Otherwise, seven specimens that were positive on LJ culture were SS-LAMP negative (Table 2). This discordance could be due to false positive cultures of Mycobacterium tuberculosis that resulted from laboratory cross-contamination. The presumed false positive cultures in our study represent a rate of 4.45 % (7 of 157) which is similar to the rates shown in previous studies of M. tuberculosis cultures [2426]. In fact, in most population-based studies, rates of false positive cultures has been reported to be ranging from 2.2 – 10.5 % [27]. Indeed, many causes can lead to false-positive cultures such as clerical errors, contaminated clinical equipment, laboratory cross-contamination, contamination from species identification procedures [26] or a faulty exhaust hood [28]. Furthermore, the results discrepancies between LJ culture and SS-LAMP can also be caused by the presence into the patient’s specimens of nontuberculous mycobacteria that can easily grow on LJ culture medium [29]. Otherwise, MTBC strains lacking the IS6110 insertion sequence might explain the seven missed samples [30]. In fact, these strains may escape detection by our SS-LAMP assay that specifically target the IS6110 sequence. Unfortunately, we do not have yet sufficient data on the prevalence of these MTBC strains in Morocco and in neighboring countries. To date only a single study has evaluated the frequency of M. tuberculosis strains Lacking IS6110 among 102 sputa isolated from Moroccan patients and have shown that only two M. tuberculosis strains were lacking the insertion sequence [31]. In all circumstances, to overcome this limitation, including in our assay a complementary MTBC-specific gene such as MPB64 will allow certainly to cover the whole MTBC strains spectrum.

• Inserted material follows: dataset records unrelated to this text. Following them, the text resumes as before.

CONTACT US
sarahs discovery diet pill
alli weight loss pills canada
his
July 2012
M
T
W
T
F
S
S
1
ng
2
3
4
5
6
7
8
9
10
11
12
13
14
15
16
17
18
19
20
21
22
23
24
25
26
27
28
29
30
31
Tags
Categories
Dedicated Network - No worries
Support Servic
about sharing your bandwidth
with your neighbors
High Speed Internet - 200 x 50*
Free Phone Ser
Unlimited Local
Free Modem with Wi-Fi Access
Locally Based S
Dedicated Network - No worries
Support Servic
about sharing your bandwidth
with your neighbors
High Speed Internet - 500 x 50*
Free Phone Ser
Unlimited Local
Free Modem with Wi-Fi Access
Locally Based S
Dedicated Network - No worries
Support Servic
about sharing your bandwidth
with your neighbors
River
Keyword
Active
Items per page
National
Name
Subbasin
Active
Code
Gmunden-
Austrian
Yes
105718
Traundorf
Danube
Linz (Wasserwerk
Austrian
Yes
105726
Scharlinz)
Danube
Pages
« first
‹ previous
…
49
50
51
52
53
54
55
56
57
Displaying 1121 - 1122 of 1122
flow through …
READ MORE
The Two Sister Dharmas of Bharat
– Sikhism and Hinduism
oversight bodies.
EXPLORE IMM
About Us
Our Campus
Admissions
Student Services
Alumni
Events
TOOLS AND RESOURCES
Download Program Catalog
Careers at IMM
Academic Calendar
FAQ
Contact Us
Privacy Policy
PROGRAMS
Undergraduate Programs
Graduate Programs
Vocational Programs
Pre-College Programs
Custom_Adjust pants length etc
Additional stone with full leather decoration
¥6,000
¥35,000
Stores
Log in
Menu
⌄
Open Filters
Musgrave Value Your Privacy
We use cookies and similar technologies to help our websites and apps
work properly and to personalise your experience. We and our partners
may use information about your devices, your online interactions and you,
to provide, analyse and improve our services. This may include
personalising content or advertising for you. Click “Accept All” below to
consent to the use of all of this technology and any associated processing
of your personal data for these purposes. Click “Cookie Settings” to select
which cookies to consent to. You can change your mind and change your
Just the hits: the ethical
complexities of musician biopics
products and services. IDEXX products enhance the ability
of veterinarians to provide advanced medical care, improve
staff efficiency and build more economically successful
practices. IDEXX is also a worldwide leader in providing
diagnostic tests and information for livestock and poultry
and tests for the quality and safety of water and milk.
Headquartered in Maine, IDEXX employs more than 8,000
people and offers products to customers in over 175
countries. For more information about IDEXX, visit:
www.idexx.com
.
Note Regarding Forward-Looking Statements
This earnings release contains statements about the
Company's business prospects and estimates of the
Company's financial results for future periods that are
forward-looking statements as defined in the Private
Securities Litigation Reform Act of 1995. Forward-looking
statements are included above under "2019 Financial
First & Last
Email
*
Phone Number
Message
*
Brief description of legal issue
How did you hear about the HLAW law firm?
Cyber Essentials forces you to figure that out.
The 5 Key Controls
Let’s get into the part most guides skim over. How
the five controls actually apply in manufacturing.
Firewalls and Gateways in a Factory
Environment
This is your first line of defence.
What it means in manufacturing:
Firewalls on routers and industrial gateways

Overall, it is actually well known that the most miss-advantageous troubleshooting of the LAMP methodology consists of getting false positive result which is, basically, due to aerosol cross-contamination between tubes when the dye was added to the reaction [32, 33]. These studies have demonstrated that the high risk of contamination with LAMP is due, essentially to the exposure of tubes to the high temperature during enzyme inactivation. This final step was removed from our patented SS-LAMP procedure [20, 21] that has proven its undeniable capacity to be efficient, specific and reproducible in the detection of the target under a constant temperature, which allows overcoming the possible cross-contamination that may result from the enzymatic inactivation of previous reactions. In addition, in our study, we proved that the SS-LAMP assay can keep the noteworthy features to include just a heat block, a simple water bath or a cost effective Lab-on-card device instead of a costly thermal cycler, gel electrophoresis system and UV trans-illuminator. Furthermore, our SS-LAMP assay is performed under isothermal conditions at a constant temperature of 65 °C, circumventing the time length involved in thermal changes of conventional amplification methods.

Conclusion

In conclusion, the SS-LAMP developed in this study provides a number of advantages over microscopy and culture including superior sensitivity and significantly less operating time. Furthermore, the SS-LAMP constitutes an easily handled, one step diagnostic tool for rapid, sensitive, specific and accurate identification of M. tuberculosis complex, in both culture isolates and sputum specimens. Thanks to its simplicity, robustness, easy use without necessary sophisticated equipment and its feature to be performed in simple laboratories, small-scale hospitals and primary care facilities in developing countries, the SS-LAMP promotes to be suitable for diagnostic of TB as a point of care (POC) assay.